Problema Solution

$15,000 is invested in each of two accounts, both paying 4% annual interest. In the first account, interest compounds quarterly, and in the second account, interest compounds daily. Find the difference between the accounts after 24 years. (Give your answer correct to the nearest cent.)

Answer provided by our tutors

P = $15,000 the principal (the money deposited)

r = 0.04 or 4% annual interest rate

t = 24 years

m = 3 compounding period per year (compounded quarterly)

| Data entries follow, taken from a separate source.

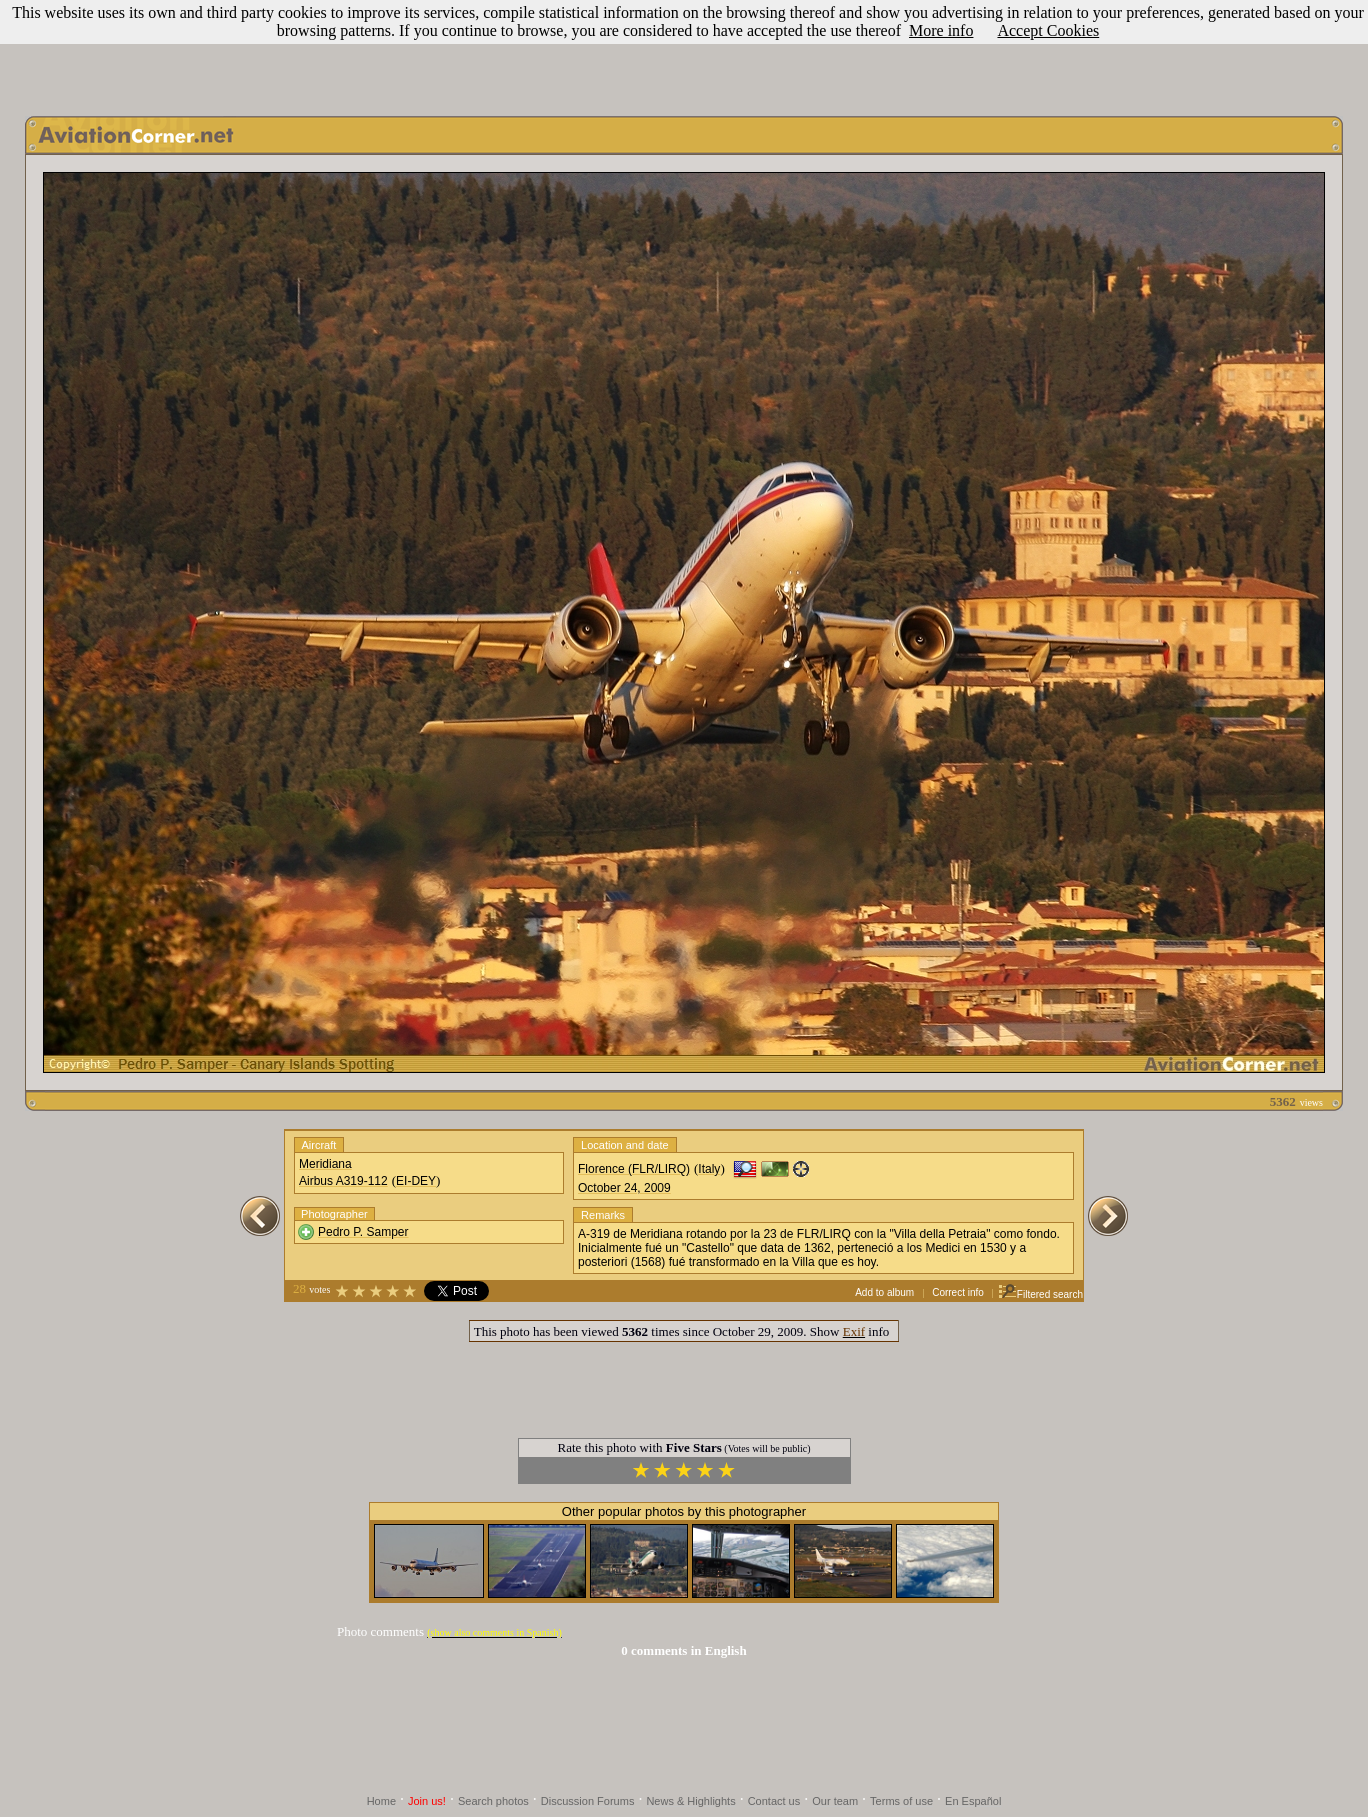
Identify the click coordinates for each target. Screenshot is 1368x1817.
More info (941, 30)
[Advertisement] (684, 53)
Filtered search (1040, 1294)
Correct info (958, 1292)
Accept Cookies (1048, 30)
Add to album (884, 1292)
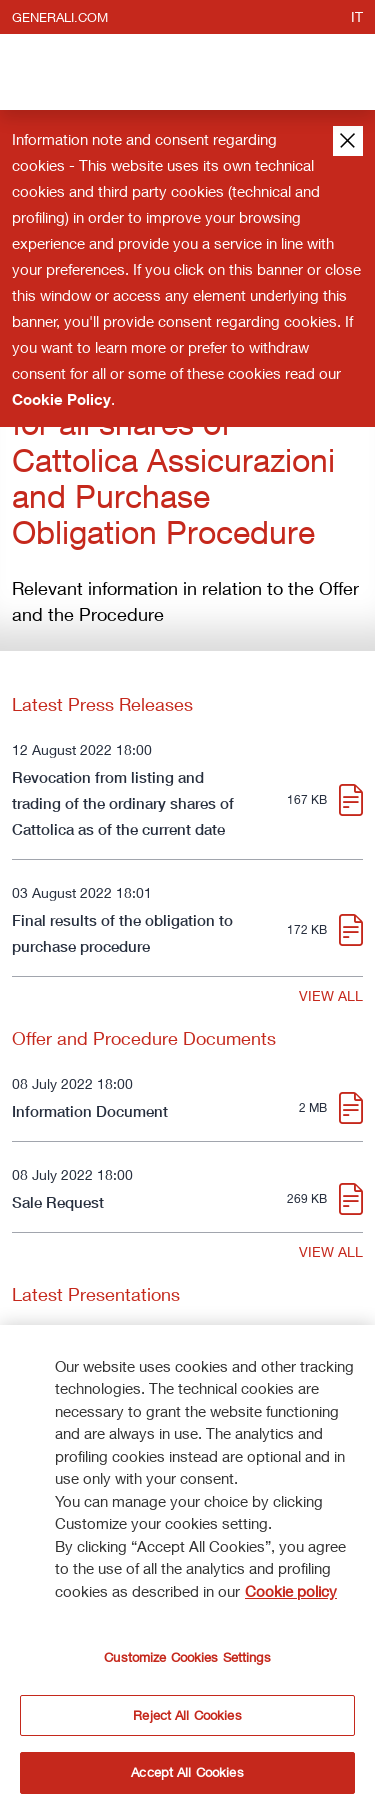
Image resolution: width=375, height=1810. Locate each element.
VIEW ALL (331, 995)
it (357, 16)
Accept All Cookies (187, 1773)
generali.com (60, 17)
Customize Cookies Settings (187, 1658)
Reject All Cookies (187, 1715)
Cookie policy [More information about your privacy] (291, 1591)
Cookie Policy (61, 399)
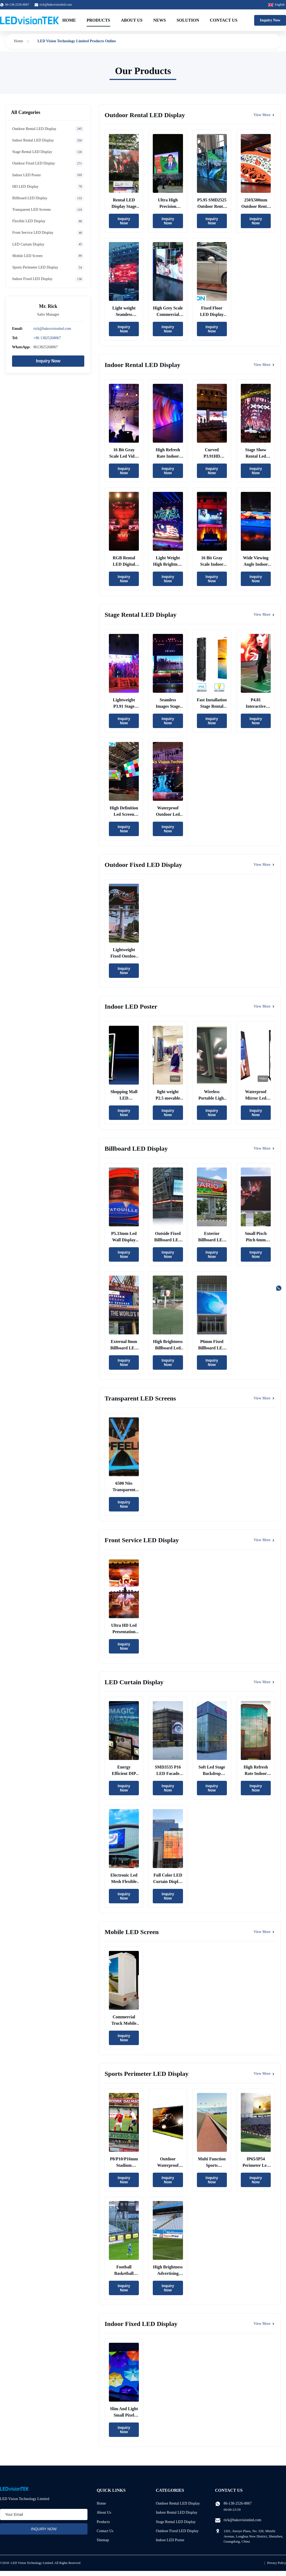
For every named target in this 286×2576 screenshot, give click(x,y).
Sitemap (103, 2540)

i = r/m = 0.06/3 = 0.02 interest rate per period

n = t*m = 24*3 = 72 total number of compounding periods

A = future value


A = P(1 + i)^n


A = 15000(1 + 0.02)^72


A = $62,417.11


P = $15,000 the principal (the money deposited)

r = 0.04 or 4% annual interest rate

t = 24 years

m = 365 compounding period per year (compounded daily)

i = r/m = 0.06/365 interest rate per period

n = t*m = 24*365 = 8760 total number of compounding periods

A = future value


A = 15000(1 + 0.06/365)^8760


A = $63,300.97


the difference between the accounts is


63,300.97 - 62,417.11 = $883.86


after 24 years the second account will have $883.86 more then the first account.